As regular readers of this blog know, the 2013 publication of The Selected Letters of Willa Cather was a Big Deal. The editors of that volume, Andrew Jewell and Janis Stout, are part of the team that’s been digitizing all of Cather’s known letters. This project, know as The Complete Letters of Willa Cather, is through the Willa Cather Archive at the University of Nebraska-Lincoln.
The Complete Letters of Willa Cather just went live today with 428 letters. More letters are being added regularly. Jewell wrote in a Cather Listserv email that the team’s goal is to have 1,500 letters posted by the fall and all letters up by 2021. There are 3,074 currently known letters.
Lest you think that is rather slow progress, these are not just letters that have been typed and uploaded to a webpage. Far from it. Each letter is fully annotated and contextualized. Take, for example, this letter Cather wrote to her father —
Many of us are still basking in the glow of the publication of The Selected Letters and now to have this amazing resource at one’s finger tips? Well, it’s a cornucopia of Cather.
It is definitely an exciting time for Cather scholars and enthusiasts, both old hats and those just beginning to explore their interest in this author.
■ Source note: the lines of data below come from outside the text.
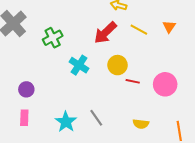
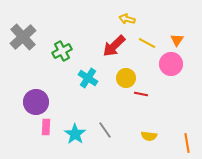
pink circle: (165, 84) -> (171, 64), moved
purple circle: (26, 89) -> (36, 102), size x1.6
pink rectangle: (24, 118) -> (46, 127), moved

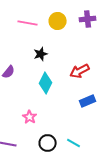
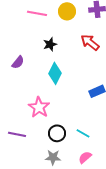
red arrow: (80, 71) -> (90, 42), moved, turned 66
pink star: (30, 117) -> (39, 107), size x1.5

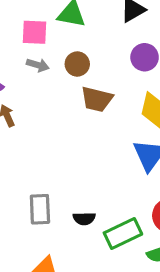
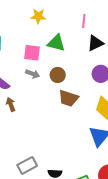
gray rectangle: (40, 209) -> (27, 165), turned 60

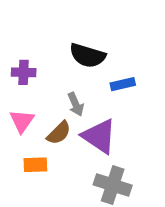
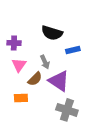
pink triangle: (22, 121) -> (19, 65), moved

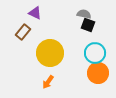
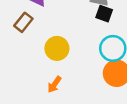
yellow circle: (50, 53) -> (57, 48), size x0.7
Such immediate access to Cather’s letters will no doubt revolutionize Cather Studies. Until very recently it wasn’t legal to quote directly from Cather’s letters. This amazing resource provides rich context, both written and visual, for Cather’s life, work, and the time period.
The project is supported by National Endowment for the Humanities the Center for Digital Research in the Humanities at the University of Nebraska-Lincoln, and with the cooperation of Willa Cather Foundation in Red Cloud, Nebraska.
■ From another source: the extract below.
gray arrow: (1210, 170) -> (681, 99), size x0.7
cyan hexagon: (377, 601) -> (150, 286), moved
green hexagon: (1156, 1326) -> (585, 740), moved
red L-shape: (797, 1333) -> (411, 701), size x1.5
For those of you who prefer to read in book format, I do highly recommend The Selected Letters of Willa Cather. When that collection was published I read around in the volume, dipping in here and there, scanning the index for subjects of interest, etc. Last month I started reading the letters chronologically, a few each night before bed, and they’re a delight. You really get a sense of who Cather was, how her understanding of her material developed, and the way she moved among friends, family, and in the publishing world.
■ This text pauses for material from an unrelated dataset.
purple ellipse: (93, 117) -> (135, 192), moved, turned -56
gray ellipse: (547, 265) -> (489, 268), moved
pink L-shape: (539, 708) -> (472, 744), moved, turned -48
I do hope you check out the Complete Letters of Willa Cather: https://cather.unl.edu/letters/
I really wish I had these deep interests that you have. I love how into Willa Cather you are. I don’t think I am that way about any writer. 🙁
Shuly
Willa Cather is my spirit animal. I guess she must have hit me at just the right time in my life. Do you have a few favorite writers? Not that I think people need to have favorites…just curious.
I can’t even imagine the amount of work going into this project.